Last fall, after playing around with OpenAI’s GPT-3 text-generating AI model — the predecessor to GPT-4 — former Uber researcher Jerry Liu discovered what he describes as “limitations” around the model’s ability to work with private data. (e.g. personal files). To solve this, he launched an open source project, LamaIndexdesigned to unlock the capabilities and use cases of large language models (LLMs) such as GPT-3 and GPT-4.
“LLMs provide incredible capabilities for knowledge extraction and reasoning — they can answer questions, summarize and extract insights, and even sequential decision-making with an external environment,” Liu told businessroundups.org in an email interview. “But LLMs have limits.”
As the project grew in popularity (200,000 monthly downloads), Liu joined forces with Simon Suo, one of his old colleagues at Uber, to turn LlamaIndex into a full-fledged company.
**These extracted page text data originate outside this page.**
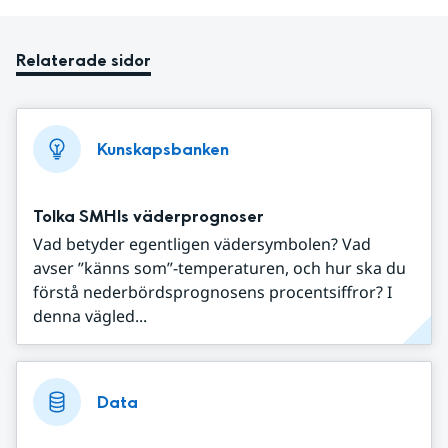
Relaterade sidor
Kunskapsbanken
Tolka SMHIs väderprognoser
Vad betyder egentligen vädersymbolen? Vad
avser ”känns som”-temperaturen, och hur ska du
förstå nederbördsprognosens procentsiffror? I
denna vägled...
Data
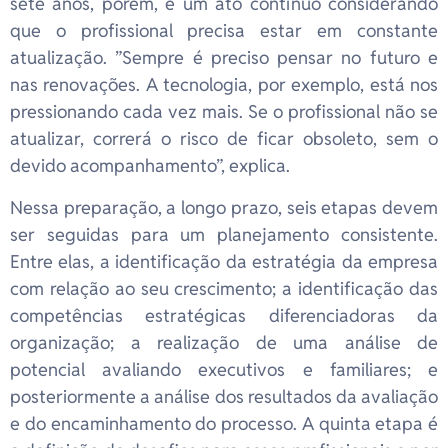
sete anos, porém, é um ato contínuo considerando
que o profissional precisa estar em constante
atualização. ”Sempre é preciso pensar no futuro e
nas renovações. A tecnologia, por exemplo, está nos
pressionando cada vez mais. Se o profissional não se
atualizar, correrá o risco de ficar obsoleto, sem o
devido acompanhamento”, explica.
Nessa preparação, a longo prazo, seis etapas devem
ser seguidas para um planejamento consistente.
Entre elas, a identificação da estratégia da empresa
com relação ao seu crescimento; a identificação das
competências estratégicas diferenciadoras da
organização; a realização de uma análise de
potencial avaliando executivos e familiares; e
posteriormente a análise dos resultados da avaliação
e do encaminhamento do processo. A quinta etapa é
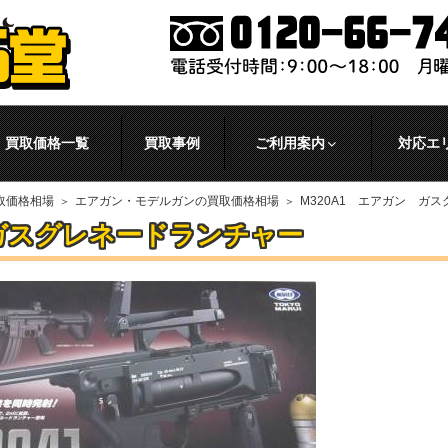
買取価格一覧
買取事例
ご利用案内
対応エ
取価格相場
エアガン・モデルガンの買取価格相場
M320A1 エアガン ガ
 ガスグレネードランチャー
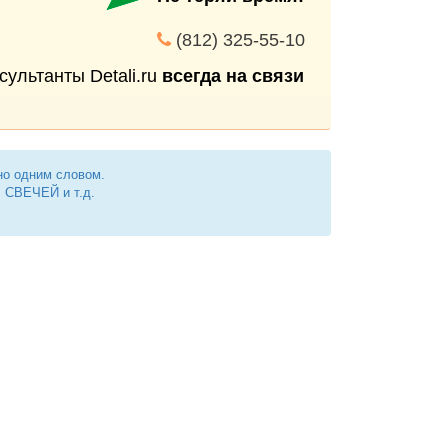
(812) 325-55-10
сультанты Detali.ru
всегда на связи
но одним словом.
СВЕЧЕЙ и т.д.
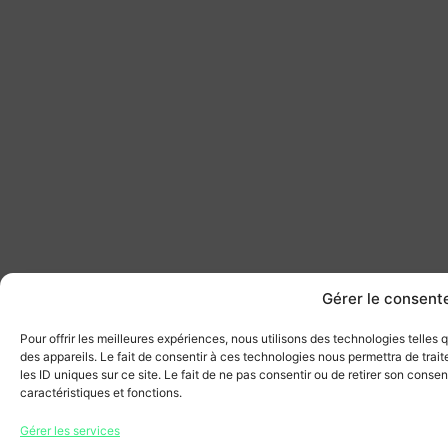
Gérer le consen
Pour offrir les meilleures expériences, nous utilisons des technologies telles
des appareils. Le fait de consentir à ces technologies nous permettra de tra
les ID uniques sur ce site. Le fait de ne pas consentir ou de retirer son conse
caractéristiques et fonctions.
Gérer les services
Today, LlamaIndex (the company) provides a framework to help developers leverage the capabilities of LLMs on top of their personal or organizational data.
“LlamaIndex [helps] developers manage their data for LLM applications,” Liu said. “Our toolkit has the most depth in this aspect and we make it easy to integrate with other tools the developer is using.”
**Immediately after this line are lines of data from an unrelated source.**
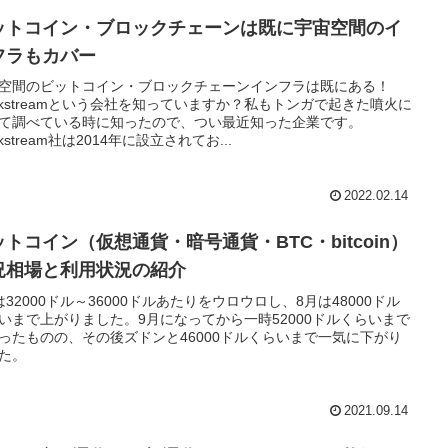
ットコイン・ブロックチェーンは既に宇宙空間のイ
フラもカバー
空間のビットコイン・ブロックチェーンインフラは既にある！
ockstreamという会社を知っていますか？私もトンガで起きた噴火に
て調べている時に知ったので、つい最近知った企業です。
ckstream社は2014年に設立されてお...
2022.02.14
ットコイン（仮想通貨・暗号通貨・BTC・bitcoin）
況相場と利用状況の紹介
は32000ドル～36000ドルあたりをウロウロし、8月は48000ドル
いまで上がりました。9月になってから一時52000ドルくらいまで
ったものの、その後ズドンと46000ドルくらいまで一気に下がり
た。
2021.09.14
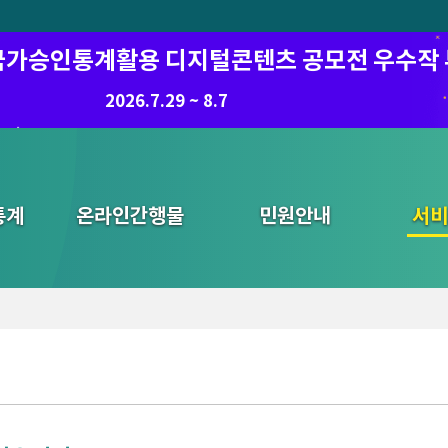
6 국가승인통계활용 디지털콘텐츠 공모전 우수작
2026.7.29 ~ 8.7
통계
온라인간행물
민원안내
통합검색
서비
The LlamaIndex framework allows developers to connect data from files such as PDFs, PowerPoints, apps such as Notion and Slack, and databases such as Postgres and MongoDB to LLMs. The framework includes connectors to include data sources and data formats, as well as ways to structure data so that it can be easily used with LLMs.
In addition, LlamaIndex features a data retrieval and query interface that allows developers to enter any LLM input prompt to return what Liu describes as “context and knowledge-augmented” output.
“There are other LLM application frameworks that provide basic building blocks for LLM applications and agents,” said Liu. “What’s specific to LlamaIndex is that we focus on connecting your data sources to LLMs, and we have extensive tools for data ingestion, data management and indexing, and data retrieval related to LLM applications.”
The prospect of expanding LLMs in this way provoked investors, who pledged $8.5 million to LlamaIndex in a recently closed seed funding round. Greylock led with the participation of angel investors including Jack Altman, Lenny Rachitsky and Charles Xie.
So what will LlamaIndex spend the money on? Liu says it will be used to build an “enterprise solution” on top of the open source LlamaIndex project, which will launch later this year. One capability allows customers to use “protection grade” data connectors to parse and transport large amounts of data, while another, related capability allows them to index “domain-specific” data.
“LlamaIndex is not tied to a specific piece of technology, so we can continue to be used with LLMs as the technology evolves,” Liu said. “The AI industry is evolving so quickly that any initial stacks that emerge will likely change over the course of the next few months.”